Mine de rien, c’est une véritable petite révolution qui se prépare en santé au Québec. Les patients qui rencontreront une infirmière praticienne spécialisée (IPS) pourront régler davantage de problèmes avec elle, et auront moins souvent besoin de revenir voir un médecin pour le même problème. Il était temps !

Ariane Krol Ariane Krol
La Presse

Diagnostiquer des maladies courantes, déterminer des traitements, remplir un formulaire pour la SAAQ (Société de l’assurance automobile) ou la CNESST (Commission de la santé et de la sécurité au travail) : autant d’activités que les IPS québécoises sont parfaitement capables d’exercer, mais dont on leur a toujours restreint l’accès – quand ce n’est pas carrément interdit. Plus pour longtemps, heureusement.

PHOTO VICTOR J. BLUE, ARCHIVES THE NEW YORK TIMES

Les infirmières praticiennes spécialisées québécoises étaient, jusqu’à tout récemment encore, les seules au pays à ne pas pouvoir poser de diagnostics.

Le projet de loi déposé par la ministre de la Santé Danielle McCann mercredi assène le coup final à ce mur, invisible mais incroyablement résistant, qui se dresse entre les patients et les IPS depuis l’arrivée de ces dernières dans les soins de première ligne. 

Soyons clairs. Si l’on parle aujourd’hui d’une révolution, ce n’est certainement pas à cause du caractère innovant du changement. Ce que Québec permettra bientôt aux IPS se pratique depuis longtemps dans le reste du Canada, et ce, sans danger pour les patients. Au contraire, ceux-ci peuvent être vus plus rapidement, que ce soit par une IPS ou par un médecin de famille libéré de plusieurs problèmes mineurs.

Si l’affaire a pris des allures de révolution, c’est seulement en raison de la résistance que les IPS ont dû affronter pour pouvoir, tout simplement, faire leur boulot. 

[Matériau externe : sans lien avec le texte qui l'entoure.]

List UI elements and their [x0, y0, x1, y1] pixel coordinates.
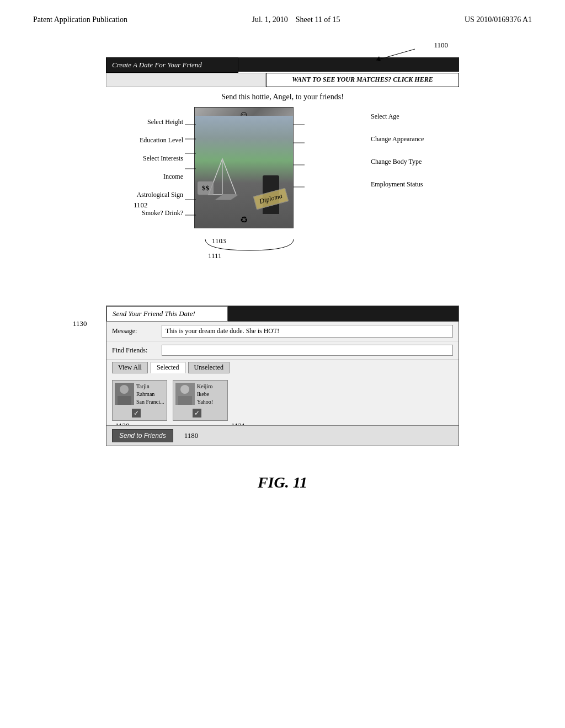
friend-name-2: Keijiro Ikebe — [197, 383, 225, 398]
tab-selected[interactable]: Selected — [151, 362, 185, 373]
profile-image: ☺ $$ Diploma ♻ — [194, 107, 294, 228]
message-label: Message: — [112, 327, 162, 335]
friend-card-1[interactable]: Tarjin Rahman San Franci... ✓ 1120 — [112, 380, 167, 421]
tab-unselected[interactable]: Unselected — [188, 362, 230, 373]
friend-location-2: Yahoo! — [197, 398, 225, 406]
arrow-1100 — [360, 46, 426, 65]
find-friends-label: Find Friends: — [112, 346, 162, 355]
friend-avatar-img-1 — [115, 383, 134, 405]
friend-info-1: Tarjin Rahman San Franci... — [136, 383, 164, 406]
curly-brace — [194, 237, 305, 264]
friend-check-1[interactable]: ✓ — [132, 409, 141, 417]
svg-marker-4 — [214, 195, 239, 200]
header-center: Jul. 1, 2010 Sheet 11 of 15 — [252, 15, 340, 24]
label-1102: 1102 — [134, 201, 148, 210]
svg-point-19 — [180, 385, 189, 394]
send-button[interactable]: Send to Friends — [112, 429, 173, 442]
employment-status-label[interactable]: Employment Status — [371, 180, 443, 189]
label-1180: 1180 — [184, 431, 199, 440]
figure-label: FIG. 11 — [258, 474, 307, 491]
message-row: Message: This is your dream date dude. S… — [106, 322, 459, 341]
tab-view-all[interactable]: View All — [112, 362, 148, 373]
select-age-label[interactable]: Select Age — [371, 113, 443, 121]
friend-card-2[interactable]: Keijiro Ikebe Yahoo! ✓ 1121 — [173, 380, 228, 421]
svg-line-0 — [376, 49, 415, 60]
dollar-overlay: $$ — [198, 181, 214, 195]
want-to-see-bar[interactable]: WANT TO SEE YOUR MATCHES? CLICK HERE — [266, 73, 459, 87]
friend-location-1: San Franci... — [136, 398, 164, 406]
friend-info-2: Keijiro Ikebe Yahoo! — [197, 383, 225, 406]
recycle-icon: ♻ — [240, 215, 248, 225]
select-height-label[interactable]: Select Height — [106, 118, 183, 126]
select-interests-label[interactable]: Select Interests — [106, 154, 183, 163]
create-date-bar: Create A Date For Your Friend — [106, 57, 238, 73]
friends-grid: Tarjin Rahman San Franci... ✓ 1120 — [106, 376, 459, 425]
svg-marker-1 — [376, 56, 381, 61]
svg-point-16 — [120, 385, 129, 394]
change-appearance-label[interactable]: Change Appearance — [371, 135, 443, 143]
friend-avatar-img-2 — [175, 383, 195, 405]
message-input[interactable]: This is your dream date dude. She is HOT… — [162, 325, 453, 338]
header-right: US 2010/0169376 A1 — [465, 15, 532, 24]
svg-rect-17 — [118, 396, 131, 405]
change-body-type-label[interactable]: Change Body Type — [371, 158, 443, 166]
friend-name-1: Tarjin Rahman — [136, 383, 164, 398]
find-friends-row: Find Friends: — [106, 341, 459, 360]
find-friends-input[interactable] — [162, 345, 453, 356]
income-label[interactable]: Income — [106, 173, 183, 181]
send-hottie-text: Send this hottie, Angel, to your friends… — [106, 93, 459, 101]
header-left: Patent Application Publication — [33, 15, 127, 24]
friend-avatar-2 — [175, 383, 195, 405]
tabs-row: View All Selected Unselected — [106, 360, 459, 376]
send-friend-bar: Send Your Friend This Date! — [106, 306, 228, 322]
send-friend-widget: 1130 Send Your Friend This Date! Message… — [106, 289, 459, 446]
label-1130: 1130 — [73, 319, 87, 328]
friend-check-2[interactable]: ✓ — [193, 409, 201, 417]
label-1100: 1100 — [434, 41, 448, 50]
patent-header: Patent Application Publication Jul. 1, 2… — [0, 0, 565, 30]
astrological-sign-label[interactable]: Astrological Sign — [106, 191, 183, 199]
main-content: 1100 Create A Date For Your Friend WANT … — [0, 30, 565, 502]
right-labels-container: Select Age Change Appearance Change Body… — [371, 113, 443, 189]
svg-rect-20 — [178, 396, 192, 405]
education-level-label[interactable]: Education Level — [106, 136, 183, 144]
smoke-drink-label[interactable]: Smoke? Drink? — [106, 209, 183, 217]
send-button-row: Send to Friends 1180 — [106, 425, 459, 446]
friend-avatar-1 — [115, 383, 134, 405]
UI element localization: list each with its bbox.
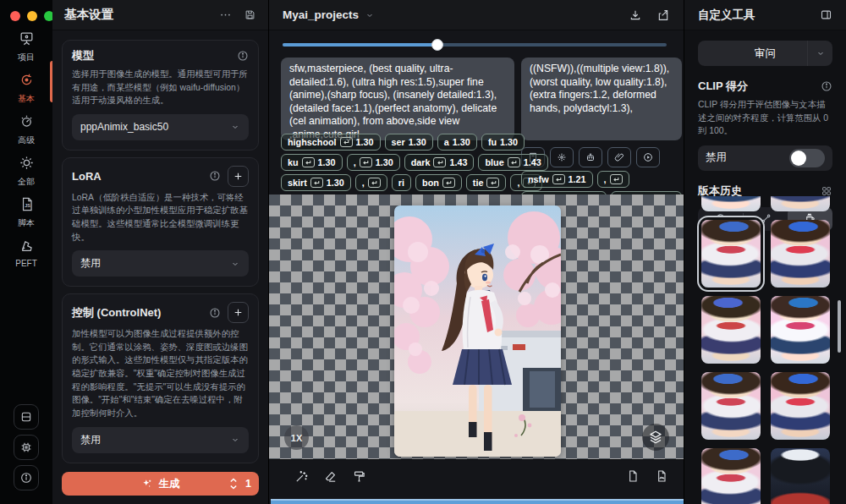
- history-thumbnail[interactable]: [771, 220, 830, 288]
- negative-prompt-input[interactable]: ((NSFW)),((multiple view:1.8)),(worst qu…: [521, 58, 682, 140]
- rail-item-scripts[interactable]: JS 脚本: [0, 193, 52, 234]
- layers-icon: [648, 430, 663, 445]
- sparkle-gear-button[interactable]: [550, 147, 574, 167]
- history-thumbnail[interactable]: [771, 196, 830, 211]
- image-canvas[interactable]: 1X: [269, 194, 684, 459]
- prompt-tag[interactable]: fu1.30: [481, 134, 525, 151]
- chevron-down-icon: [230, 259, 240, 269]
- storage-icon: [19, 410, 33, 424]
- rail-item-basic[interactable]: 基本: [0, 68, 52, 110]
- share-icon[interactable]: [656, 8, 670, 22]
- clip-toggle-row: 禁用: [698, 145, 832, 171]
- custom-tools-panel: 自定义工具 审问 CLIP 得分 CLIP 得分用于评估图像与文本描述之间的对齐…: [684, 0, 846, 504]
- prompt-tag[interactable]: highschool1.30: [281, 134, 381, 151]
- prompt-tag[interactable]: ri: [392, 174, 411, 191]
- prompt-tag[interactable]: ,: [355, 174, 387, 191]
- projector-icon: [0, 30, 52, 47]
- slider-knob[interactable]: [431, 39, 443, 51]
- add-controlnet-button[interactable]: [228, 302, 249, 323]
- rail-item-advanced[interactable]: 高级: [0, 110, 52, 151]
- zoom-level-badge[interactable]: 1X: [284, 425, 309, 450]
- prompt-tag[interactable]: nsfw1.21: [521, 171, 593, 188]
- save-icon[interactable]: [244, 8, 256, 21]
- prompt-tag[interactable]: ,: [597, 171, 629, 188]
- generated-image[interactable]: [394, 205, 561, 457]
- model-title: 模型: [72, 48, 94, 63]
- history-thumbnail[interactable]: [701, 448, 761, 504]
- lora-select[interactable]: 禁用: [72, 250, 249, 277]
- batch-stepper[interactable]: 1: [229, 472, 251, 496]
- boot-icon: [0, 237, 52, 254]
- prompt-tag[interactable]: multiple1.98: [521, 191, 607, 194]
- model-select-value: pppAnimix_basic50: [80, 121, 168, 133]
- lora-select-value: 禁用: [80, 256, 101, 271]
- eraser-icon[interactable]: [323, 469, 338, 484]
- history-thumbnail[interactable]: [701, 296, 761, 364]
- prompt-tag[interactable]: blue1.43: [478, 154, 547, 171]
- version-history-list[interactable]: [684, 196, 846, 504]
- js-file-icon: JS: [0, 195, 52, 212]
- chevron-down-icon[interactable]: [807, 41, 832, 66]
- info-icon[interactable]: [209, 170, 221, 182]
- prompt-tag[interactable]: ser1.30: [385, 134, 433, 151]
- prompt-tag[interactable]: ku1.30: [281, 154, 343, 171]
- more-options-icon[interactable]: [219, 8, 232, 21]
- scrollbar[interactable]: [838, 300, 841, 353]
- info-icon[interactable]: [821, 80, 832, 92]
- rail-item-projects[interactable]: 项目: [0, 27, 52, 68]
- generate-button[interactable]: 生成 1: [62, 472, 259, 496]
- close-window-button[interactable]: [10, 11, 20, 21]
- download-icon[interactable]: [629, 8, 642, 22]
- chevron-down-icon[interactable]: [365, 10, 375, 20]
- target-icon: [0, 71, 52, 88]
- paint-roller-icon[interactable]: [352, 469, 366, 484]
- rail-item-all[interactable]: 全部: [0, 151, 52, 193]
- document-icon[interactable]: [626, 469, 640, 483]
- rail-item-peft[interactable]: PEFT: [0, 234, 52, 276]
- prompt-tag[interactable]: tie: [466, 174, 507, 191]
- strength-slider[interactable]: [283, 39, 670, 51]
- enter-key-icon: [368, 178, 381, 188]
- history-thumbnail[interactable]: [771, 372, 830, 440]
- settings-panel: 基本设置 模型 选择用于图像生成的模型。通用模型可用于所有用途，而某些模型（例如…: [52, 0, 269, 504]
- magic-wand-icon[interactable]: [294, 469, 309, 484]
- history-thumbnail[interactable]: [701, 196, 761, 211]
- prompt-tag[interactable]: ,1.30: [347, 154, 400, 171]
- prompt-tag[interactable]: bon: [415, 174, 462, 191]
- model-select[interactable]: pppAnimix_basic50: [72, 114, 249, 140]
- prompt-tag[interactable]: skirt1.30: [281, 174, 351, 191]
- enter-key-icon: [340, 137, 353, 147]
- app-window: 项目 基本 高级 全部 JS 脚本 PEFT: [0, 0, 846, 504]
- prompt-tag[interactable]: view1.98: [611, 191, 681, 194]
- interrogate-button[interactable]: 审问: [698, 41, 832, 66]
- slider-fill: [283, 43, 437, 47]
- chip-button[interactable]: [14, 435, 39, 460]
- history-thumbnail[interactable]: [771, 448, 830, 504]
- minimize-window-button[interactable]: [27, 11, 37, 21]
- clip-toggle[interactable]: [789, 149, 825, 167]
- prompt-tag[interactable]: a1.30: [437, 134, 477, 151]
- history-thumbnail[interactable]: [771, 296, 830, 364]
- history-thumbnail[interactable]: [701, 372, 761, 440]
- panel-layout-icon[interactable]: [820, 8, 832, 21]
- history-thumbnail-selected[interactable]: [701, 220, 761, 288]
- info-icon[interactable]: [237, 50, 249, 62]
- dial-icon: [0, 112, 52, 129]
- bot-icon: [585, 151, 596, 163]
- storage-button[interactable]: [14, 404, 39, 430]
- image-document-icon[interactable]: [655, 469, 668, 483]
- play-circle-icon: [642, 151, 654, 163]
- info-button[interactable]: [14, 465, 39, 490]
- info-icon[interactable]: [209, 307, 221, 319]
- paperclip-button[interactable]: [607, 147, 631, 167]
- grid-icon[interactable]: [821, 185, 832, 197]
- settings-title: 基本设置: [64, 7, 113, 23]
- controlnet-select[interactable]: 禁用: [72, 427, 249, 453]
- project-title[interactable]: Myai_projects: [283, 8, 359, 21]
- bot-button[interactable]: [579, 147, 602, 167]
- add-lora-button[interactable]: [228, 166, 249, 187]
- prompt-tag[interactable]: dark1.43: [404, 154, 475, 171]
- play-circle-button[interactable]: [636, 147, 660, 167]
- layers-button[interactable]: [642, 424, 669, 451]
- positive-prompt-input[interactable]: sfw,masterpiece, (best quality, ultra-de…: [281, 58, 514, 140]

Rappelons que les IPS québécoises étaient, jusqu’à tout récemment encore, les seules au pays à ne pas pouvoir poser de diagnostics.

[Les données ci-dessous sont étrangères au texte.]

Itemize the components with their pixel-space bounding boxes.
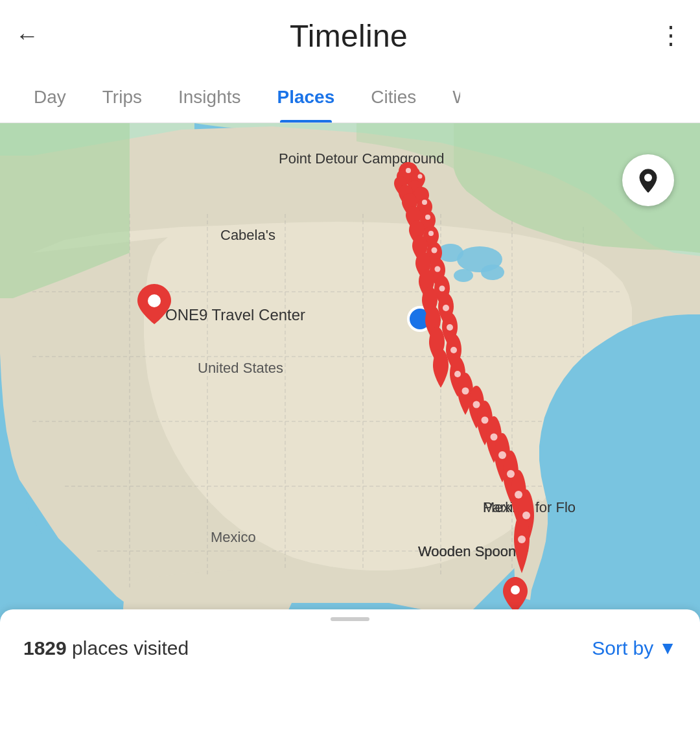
tabs-bar: Day Trips Insights Places Cities W bbox=[0, 71, 700, 123]
sort-button[interactable]: Sort by ▼ bbox=[592, 637, 677, 659]
places-count-text: 1829 places visited bbox=[23, 637, 189, 659]
svg-point-25 bbox=[428, 231, 434, 236]
svg-point-36 bbox=[491, 434, 498, 441]
menu-button[interactable]: ⋮ bbox=[659, 21, 684, 50]
tab-day[interactable]: Day bbox=[16, 71, 84, 123]
location-icon bbox=[635, 167, 662, 194]
svg-point-22 bbox=[418, 174, 423, 179]
bottom-panel: 1829 places visited Sort by ▼ bbox=[0, 609, 700, 687]
svg-point-23 bbox=[422, 200, 427, 205]
svg-point-26 bbox=[432, 248, 438, 253]
svg-point-28 bbox=[439, 286, 445, 292]
back-button[interactable]: ← bbox=[16, 24, 39, 47]
page-title: Timeline bbox=[290, 18, 408, 54]
svg-point-27 bbox=[435, 266, 441, 272]
tab-cities[interactable]: Cities bbox=[353, 71, 434, 123]
svg-point-35 bbox=[482, 417, 489, 424]
svg-point-40 bbox=[522, 512, 530, 519]
svg-point-29 bbox=[443, 305, 449, 311]
svg-point-34 bbox=[473, 401, 480, 408]
svg-point-39 bbox=[515, 491, 522, 499]
tab-places[interactable]: Places bbox=[259, 71, 353, 123]
svg-point-30 bbox=[447, 324, 453, 331]
panel-handle bbox=[331, 617, 369, 621]
svg-point-38 bbox=[507, 470, 515, 478]
svg-point-32 bbox=[454, 371, 461, 377]
svg-point-24 bbox=[425, 215, 430, 220]
tab-insights[interactable]: Insights bbox=[160, 71, 259, 123]
svg-point-31 bbox=[450, 347, 457, 353]
map-container[interactable]: Point Detour Campground Cabela's ONE9 Tr… bbox=[0, 123, 700, 687]
pins-cluster bbox=[0, 123, 700, 687]
svg-point-42 bbox=[644, 174, 652, 182]
tab-w[interactable]: W bbox=[434, 71, 460, 123]
tab-trips[interactable]: Trips bbox=[84, 71, 160, 123]
sort-arrow-icon: ▼ bbox=[659, 638, 677, 659]
svg-point-41 bbox=[518, 535, 526, 543]
svg-point-20 bbox=[511, 585, 520, 594]
header: ← Timeline ⋮ bbox=[0, 0, 700, 71]
location-button[interactable] bbox=[622, 154, 674, 206]
svg-point-21 bbox=[406, 168, 411, 173]
svg-point-37 bbox=[498, 451, 506, 459]
svg-point-33 bbox=[462, 388, 469, 395]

Elles pouvaient amorcer un traitement pour un problème courant, ainsi que pour six maladies chroniques, mais dans ce dernier cas, le patient devait revoir un médecin dans les 30 jours. Résultat : des pertes de temps pour les patients, et des rendez-vous superflus que les médecins auraient pu offrir à des malades ayant réellement besoin de leur expertise.

Le conseil d’administration du Collège des médecins, sous la pression combinée des infirmières, d’une partie de ses membres, de la ministre de la Santé et de l’opinion publique, a fini par céder en février dernier. Mais que d’efforts pour en arriver là ! Et on ne peut même pas parler d’une avancée, puisqu’il s’agissait en fait de corriger une absurdité.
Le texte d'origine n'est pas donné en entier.